_What you should do_: Copy each line of the data beneath in which the word "Политике" appears.

### Input

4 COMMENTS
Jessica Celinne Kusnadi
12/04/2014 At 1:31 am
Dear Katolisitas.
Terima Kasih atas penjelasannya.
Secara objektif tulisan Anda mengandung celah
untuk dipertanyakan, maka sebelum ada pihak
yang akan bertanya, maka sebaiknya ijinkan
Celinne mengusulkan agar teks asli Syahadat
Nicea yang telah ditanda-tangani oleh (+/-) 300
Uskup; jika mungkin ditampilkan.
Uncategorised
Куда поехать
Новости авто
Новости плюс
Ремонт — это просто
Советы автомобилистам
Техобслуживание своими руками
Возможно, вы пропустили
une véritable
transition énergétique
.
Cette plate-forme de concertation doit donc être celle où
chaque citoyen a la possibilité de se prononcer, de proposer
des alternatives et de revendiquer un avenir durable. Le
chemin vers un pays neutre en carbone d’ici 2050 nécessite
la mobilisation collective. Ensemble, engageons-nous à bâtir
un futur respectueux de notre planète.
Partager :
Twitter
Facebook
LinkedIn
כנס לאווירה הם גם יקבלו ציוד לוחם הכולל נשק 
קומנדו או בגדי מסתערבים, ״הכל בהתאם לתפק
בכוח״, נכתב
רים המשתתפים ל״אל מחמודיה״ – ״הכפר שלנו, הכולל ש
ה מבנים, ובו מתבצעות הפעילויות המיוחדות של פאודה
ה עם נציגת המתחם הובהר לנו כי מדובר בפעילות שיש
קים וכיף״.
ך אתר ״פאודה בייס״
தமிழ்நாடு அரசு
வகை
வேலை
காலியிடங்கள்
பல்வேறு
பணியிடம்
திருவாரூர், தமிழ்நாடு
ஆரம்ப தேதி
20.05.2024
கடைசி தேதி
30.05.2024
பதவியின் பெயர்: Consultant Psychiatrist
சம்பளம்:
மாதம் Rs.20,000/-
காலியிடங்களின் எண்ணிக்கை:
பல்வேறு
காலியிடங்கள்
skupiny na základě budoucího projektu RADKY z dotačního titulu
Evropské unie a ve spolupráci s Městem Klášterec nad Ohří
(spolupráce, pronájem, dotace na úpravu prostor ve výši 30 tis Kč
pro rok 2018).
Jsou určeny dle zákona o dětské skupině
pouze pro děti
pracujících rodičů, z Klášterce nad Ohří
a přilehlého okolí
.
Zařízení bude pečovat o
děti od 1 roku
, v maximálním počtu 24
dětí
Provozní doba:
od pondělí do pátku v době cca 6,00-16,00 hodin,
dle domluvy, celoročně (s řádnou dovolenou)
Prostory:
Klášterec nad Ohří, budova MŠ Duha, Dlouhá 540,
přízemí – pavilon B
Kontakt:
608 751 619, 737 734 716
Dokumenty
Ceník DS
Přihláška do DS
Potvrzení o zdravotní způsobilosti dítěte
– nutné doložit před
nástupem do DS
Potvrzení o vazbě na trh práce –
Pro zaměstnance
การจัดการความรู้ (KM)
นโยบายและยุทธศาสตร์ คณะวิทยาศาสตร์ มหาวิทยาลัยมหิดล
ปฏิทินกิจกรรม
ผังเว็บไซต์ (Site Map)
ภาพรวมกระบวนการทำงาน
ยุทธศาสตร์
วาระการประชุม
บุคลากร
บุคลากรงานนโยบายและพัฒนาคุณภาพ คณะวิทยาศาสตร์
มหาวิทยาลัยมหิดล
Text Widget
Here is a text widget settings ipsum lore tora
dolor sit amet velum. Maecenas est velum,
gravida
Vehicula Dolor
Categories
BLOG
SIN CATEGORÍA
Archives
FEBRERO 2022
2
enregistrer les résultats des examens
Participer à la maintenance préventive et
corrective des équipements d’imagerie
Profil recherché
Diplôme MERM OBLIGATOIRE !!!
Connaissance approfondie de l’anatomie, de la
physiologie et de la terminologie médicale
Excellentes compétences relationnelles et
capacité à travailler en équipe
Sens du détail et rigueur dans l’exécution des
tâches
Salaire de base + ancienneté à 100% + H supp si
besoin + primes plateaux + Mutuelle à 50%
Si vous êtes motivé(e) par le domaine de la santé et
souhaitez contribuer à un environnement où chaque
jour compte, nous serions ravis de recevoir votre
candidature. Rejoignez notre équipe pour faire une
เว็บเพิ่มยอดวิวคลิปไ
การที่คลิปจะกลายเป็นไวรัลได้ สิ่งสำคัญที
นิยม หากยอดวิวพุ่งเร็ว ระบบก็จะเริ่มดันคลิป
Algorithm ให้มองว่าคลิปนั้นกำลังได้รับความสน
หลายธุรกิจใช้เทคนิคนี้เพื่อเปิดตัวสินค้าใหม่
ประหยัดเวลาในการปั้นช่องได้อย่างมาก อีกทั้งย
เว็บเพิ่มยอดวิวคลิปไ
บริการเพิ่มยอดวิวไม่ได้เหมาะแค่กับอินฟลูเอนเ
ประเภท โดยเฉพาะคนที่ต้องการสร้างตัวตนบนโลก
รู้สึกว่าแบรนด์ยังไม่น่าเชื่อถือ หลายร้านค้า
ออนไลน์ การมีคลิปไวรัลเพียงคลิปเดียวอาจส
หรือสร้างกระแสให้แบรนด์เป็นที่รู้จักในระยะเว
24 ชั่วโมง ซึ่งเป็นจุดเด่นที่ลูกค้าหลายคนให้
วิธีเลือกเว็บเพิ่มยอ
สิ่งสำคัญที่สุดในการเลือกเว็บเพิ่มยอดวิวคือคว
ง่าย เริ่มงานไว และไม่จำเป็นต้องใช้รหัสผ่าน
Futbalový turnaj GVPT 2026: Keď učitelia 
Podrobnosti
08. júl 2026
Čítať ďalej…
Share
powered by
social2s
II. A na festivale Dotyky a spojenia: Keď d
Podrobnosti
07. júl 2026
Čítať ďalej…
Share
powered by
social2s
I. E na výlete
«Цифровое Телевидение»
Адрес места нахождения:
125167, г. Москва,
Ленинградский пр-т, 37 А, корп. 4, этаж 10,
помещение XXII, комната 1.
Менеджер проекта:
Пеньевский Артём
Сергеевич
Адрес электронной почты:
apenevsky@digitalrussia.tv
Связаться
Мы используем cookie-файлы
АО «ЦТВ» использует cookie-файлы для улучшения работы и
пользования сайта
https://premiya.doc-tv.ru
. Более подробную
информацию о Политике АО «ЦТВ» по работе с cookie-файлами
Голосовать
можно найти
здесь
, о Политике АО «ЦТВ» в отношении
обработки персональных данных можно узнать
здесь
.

######

_Your solution_:
информацию о Политике АО «ЦТВ» по работе с cookie-файлами
, о Политике АО «ЦТВ» в отношении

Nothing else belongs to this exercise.